By Jeremy Peat

Uncertainty, with regard to the pandemic, the intertwined UK and Scottish economies and increasingly the global economy, remains all-encompassing. It would be splendid to think that rather than just highlighting and bemoaning these uncertainties, we could now be considering more targeted remedial action (for the really worrying short-term issues) and how to point our economy in recovery towards a more equitable and sustainable future.

In the UK, the medical and economic uncertainties are closely inter-related. The bounce-back in Covid cases, and accompanying expectation of rapid increases in hospitalisation and deaths, calls for renewed lockdown on a partial and/ or national basis. That renewed lockdown must inevitably be associated with lower consumer demand and another cut in business investment; and more business failures. Even with the new measures announced by the Chancellor, unemployment will inevitably rise, and rise sharply, with a major uptick when the furlough scheme comes to an end later this year.

Meanwhile the trend in gross domestic product looks set to move from a brief period of acceleration (the bounce-back over the summer months) to stagnation or further decline. These likely trends apply to Scotland and the UK in equal measure.

Scottish GDP grew by 6.8% in July, but even after this jump Scottish output remained 10.7% below the February pre-Covid peak. There is likely to have been some further growth in August, before the rate of infection rose sharply again and confidence sagged once more, as the expectation of further lockdown intensified.

The purchasing managers' index figures show that growth for both UK services and manufacturing was decelerating in September, with businesses expecting a further slowdown to follow. This was at a time when the new Covid storm and restrictions on businesses and individuals were not expected to be as severe as has proved to be the case. Back in August the hope must have been that the worst was over and that renewed restrictions would be short-lived. Now the realistic expectation has to be that new restrictions will be substantial and with us for a minimum of six further months. In retrospect the months of July and August can be seen as the lull between two Covid storms.

In its latest commentary, the Fraser of Allander Institute (FAI) refers to a remarkably wide range of plausible scenarios. This spread is entirely understandable and appropriate. At their most optimistic they see lost output in Scotland recovered by mid-2021. A lovely thought but dream on FAI! Given the scale and likely duration of measures now in place, recovery in such a short period of time appears wildly unrealistic. At the other extreme Fraser suggests that full recovery could come as late as 2024. We must hope not, but accept the uncertainties. A full return to normal working will not be feasible before an effective vaccine is available for all; and the latest scientific view appears to be that this will not be the case until well through 2021.

The FAI has got it right in saying that the weight of expectation is "on the more pessimistic outlook" and that our economy is likely to "remain in limbo for at least the next six months". That realistic view points to the necessity of further remedial action by governments to minimise the rise in unemployment and extent of business failures.

The new measures recently announced by the UK Chancellor are most welcome. He is about the only member of the UK Cabinet who appears to have some idea as to what he is doing and why! However, inevitably, the new scheme of assistance to part-time working cannot be as effective in holding back the tide of business failure and rising unemployment as the furlough scheme has proved. Given that the level of debt to GDP in the UK has passed 100% and is still skyrocketing, continuation of that scheme for the whole economy was deemed simply not affordable.

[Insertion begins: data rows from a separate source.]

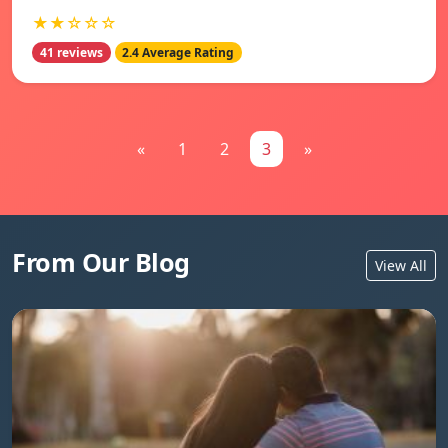
★★☆☆☆
41 reviews
2.4 Average Rating
«
1
2
3
»
From Our Blog
View All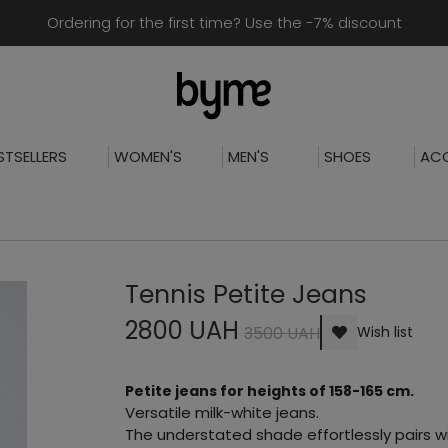
Ordering for the first time? Use the -7% discount
STSELLERS
WOMEN'S
MEN'S
SHOES
ACC
Tennis Petite Jeans
2800 UAH
3500 UAH
Wish list
Petite jeans for heights of 158-165 cm.
Versatile milk-white jeans.
The understated shade effortlessly pairs wi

We now have increased global economic risks to add to the domestic uncertainties. We know that there is a significant risk of the UK exiting the EU without a trade deal with our former European partners – or indeed with the USA and the other economies that matter most to us all.

But now we see other huge global risks emerging. What is going to happen in the USA with an election pending whose result might not be accepted by the incumbent and that incumbent now diagnosed with Covid as an "obese 74 year old"? Relations between the USA and China have deteriorated sharply, as indeed have political and economic relations with practically all other economies of significance.

Apologies for yet again appearing as the prophet of doom, but it is difficult to think how the economic outlook for the winter ahead could be bleaker.

At this stage the UK and Scottish governments should be working together to develop the most effective and affordable policies to minimise the rise in unemployment, the extent of business failure and the pain for suffering households. Instead the UK Government has decided not to produce a Budget later this year. This presumably means no thoughtful and constructive debate on policy options or management of the public finances.

The Scottish Government is required to produce a Budget early in 2021 and must now do so without the required information on the level of block grant to be anticipated or the UK forecasts for revenues from taxes devolved to Scotland. Pity the poor Scottish Finance Minister trying to bake the Budget cake without any information on key ingredients.

But the failure to think through transparently the way forward on economic and fiscal policies is much more disturbing. Should we be developing support measures targeted to sectors suffering most? Should the debt maturing under the support schemes set up earlier this year be rolled over or partially written off or converted to state-owned equity – at least for sectors where recovery is still an aspiration rather than an expectation? Is now the time for increased taxation on those who can afford to bear more of the cost? Have we the capacity and the will to assist the millions who are set to become unemployed to develop skills to help them back into employment in the new world ahead?

Producing a UK Budget in November could have generated much needed reflection.